[Task input]
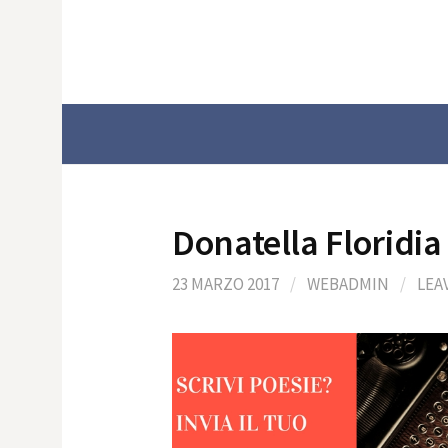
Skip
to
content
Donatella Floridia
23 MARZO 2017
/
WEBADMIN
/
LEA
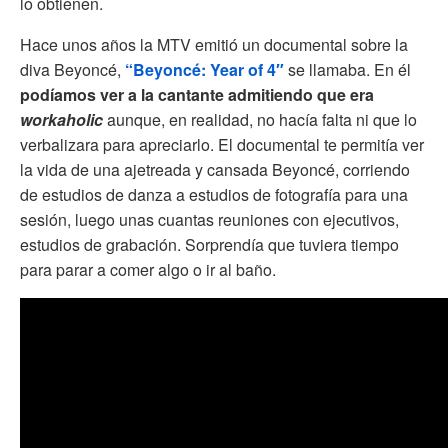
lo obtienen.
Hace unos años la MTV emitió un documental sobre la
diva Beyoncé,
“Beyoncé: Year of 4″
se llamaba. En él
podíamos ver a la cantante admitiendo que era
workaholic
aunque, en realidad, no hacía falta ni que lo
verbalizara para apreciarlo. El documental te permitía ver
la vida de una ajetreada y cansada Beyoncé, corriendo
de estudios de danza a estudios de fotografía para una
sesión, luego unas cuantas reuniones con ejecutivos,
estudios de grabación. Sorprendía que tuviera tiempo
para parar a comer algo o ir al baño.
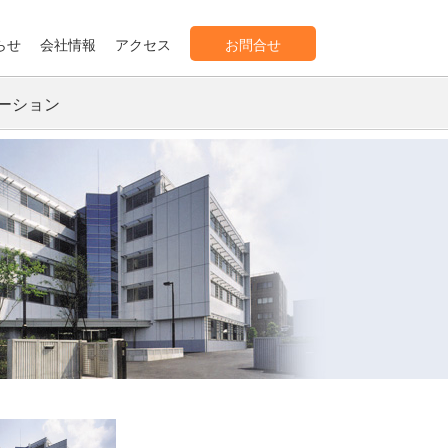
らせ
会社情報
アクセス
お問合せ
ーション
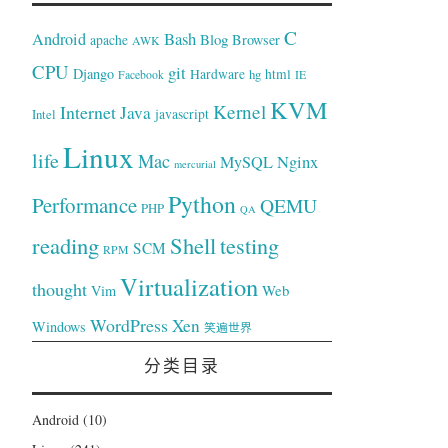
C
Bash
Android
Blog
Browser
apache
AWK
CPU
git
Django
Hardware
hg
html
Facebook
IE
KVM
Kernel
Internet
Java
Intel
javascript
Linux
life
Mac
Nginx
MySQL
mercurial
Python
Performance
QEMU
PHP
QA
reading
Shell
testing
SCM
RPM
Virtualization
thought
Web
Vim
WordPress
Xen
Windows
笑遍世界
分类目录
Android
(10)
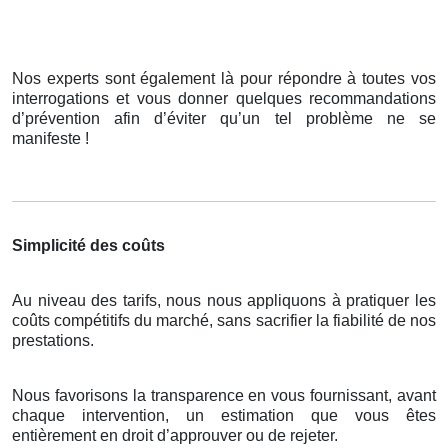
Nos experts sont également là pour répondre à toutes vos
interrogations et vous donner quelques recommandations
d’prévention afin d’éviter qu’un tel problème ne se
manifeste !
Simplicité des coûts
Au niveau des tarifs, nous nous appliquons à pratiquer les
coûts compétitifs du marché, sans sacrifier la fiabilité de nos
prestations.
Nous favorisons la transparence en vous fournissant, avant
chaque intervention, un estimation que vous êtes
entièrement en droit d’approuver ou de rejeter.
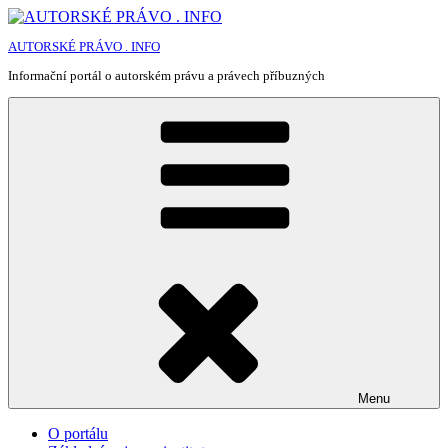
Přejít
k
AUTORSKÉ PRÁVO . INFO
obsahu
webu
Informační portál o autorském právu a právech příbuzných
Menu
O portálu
[/Task input]
**Exercise instructions:**
Reproduce the records word for word, please, from their first line up to and including the line that contains "de estudios de", but no pictures.

**Solved exercise:**
Skip
to
content
Donatella Floridia
23 MARZO 2017
/
WEBADMIN
/
LEA
lo obtienen.
Hace unos años la MTV emitió un documental sobre la
diva Beyoncé,
“Beyoncé: Year of 4″
se llamaba. En él
podíamos ver a la cantante admitiendo que era
workaholic
aunque, en realidad, no hacía falta ni que lo
verbalizara para apreciarlo. El documental te permitía ver
la vida de una ajetreada y cansada Beyoncé, corriendo
de estudios de danza a estudios de fotografía para una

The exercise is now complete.